China’s neighbors must not be ‘elbowed aside’: Obama
U.S. President Barack Obama warned Thursday that China shouldn’t “elbow aside” countries it is in conflict with in the South China Sea, where the United States has sounded an alarm over Chinese construction on disputed islands.
Speaking from a town hall meeting while on a visit to Jamaica, Obama warned against aggressive acts by China while at the same time welcoming its strong economy and global reach.
“Where we get concerned with China is where it is not necessarily abiding by international norms and rules and is using its sheer size and muscle to force countries into subordinate positions, and that is the concern we have around maritime issues,” Obama said responding to a question about the South China Sea.

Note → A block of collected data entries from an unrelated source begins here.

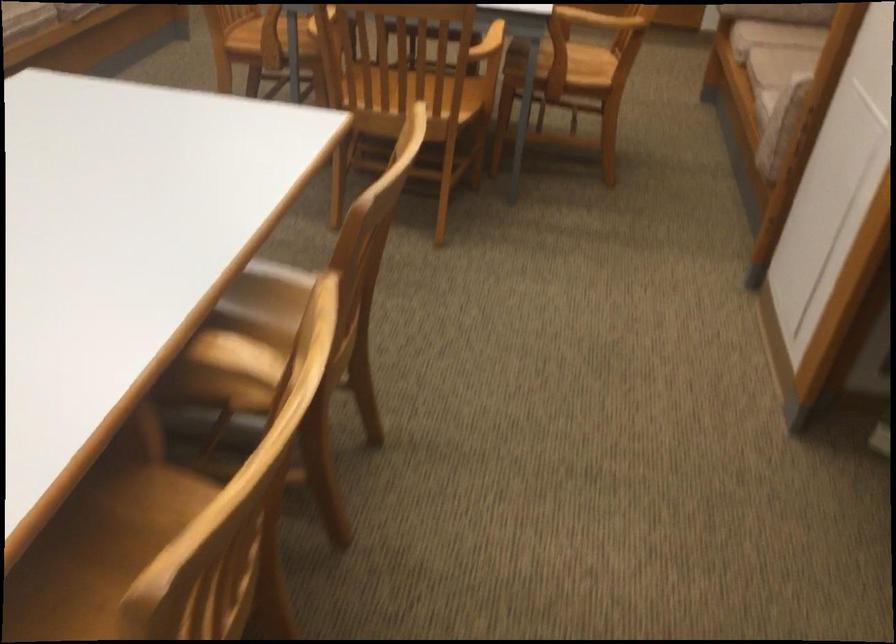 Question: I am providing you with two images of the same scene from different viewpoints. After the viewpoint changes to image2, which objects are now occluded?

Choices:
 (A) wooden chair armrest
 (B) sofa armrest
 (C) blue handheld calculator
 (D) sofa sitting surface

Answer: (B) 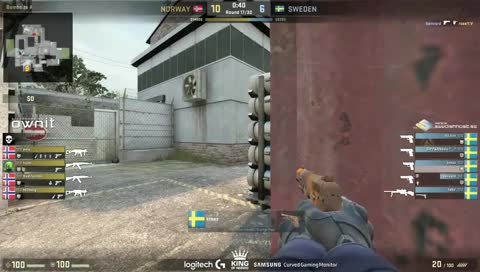 I want to click on map, so click(x=33, y=75). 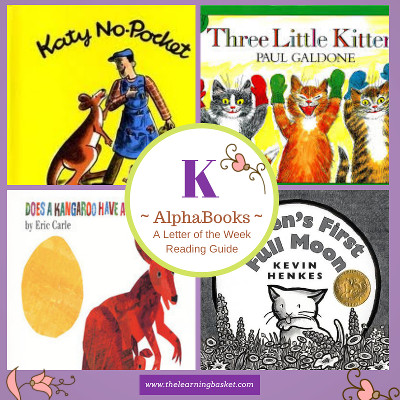 I want to click on book covers, so click(x=109, y=285), click(x=285, y=270), click(x=318, y=89), click(x=97, y=79).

“Just because the Philippines or Vietnam are not as large as China doesn’t mean that they can just be elbowed aside.”
His comments come as the U.S. warned that Chinese efforts to enlarge and build up disputed islands in the South China Sea are a threat to regional stability.
A newly released set of satellite images revealed that China is artificially expanding a reef in disputed waters, presumably to strengthen its territorial claims.
“In our view, China’s land reclamation and the construction activity are fueling greater anxiety within the region,” State Department spokesman Jeff Rathke told reporters.
Rathke said Washington is concerned that China “might militarize outposts on disputed land features of the South China Sea.
“So we are watching these developments closely and we continue to raise our concerns with China as well as with others in the region to urge all parties to avoid destabilizing activities.”
Obama said diplomatic dialogue is the best way to address the South China Sea dispute.
The U.S. leader was also careful to emphasize that despite disputes with Beijing, China’s economic power plays a positive role in the world, and said the U.S. “welcomes” global aid investments.
“We should be more fearful of a poor collapsing China than a China that is participating in the world marketplace,” he said.
Satellite images on the website of the Center for Strategic and International Studies show a flotilla of Chinese vessels dredging sand onto a feature known as Mischief Reef.
Images of other outcrops in the Spratly Islands show aircraft runways appearing from jungle, smooth-sided solid masses where there once was coral and manmade harbors replacing natural reefs.
Analysts say the pictures show how China is attempting to create “facts in the water” to bolster its territorial claim.
Beijing asserts sovereignty over most of the South China Sea, including areas near the coasts of other states, using a line that first appeared on Chinese maps in the 1940s.
The Philippines, Vietnam, Ma- laysia, Brunei and Taiwan all have overlapping claims.
The United States has no claim of its own, but broadly supports its Asian allies against Chinese pressure and has asserted that freedom of navigation is in its national interest.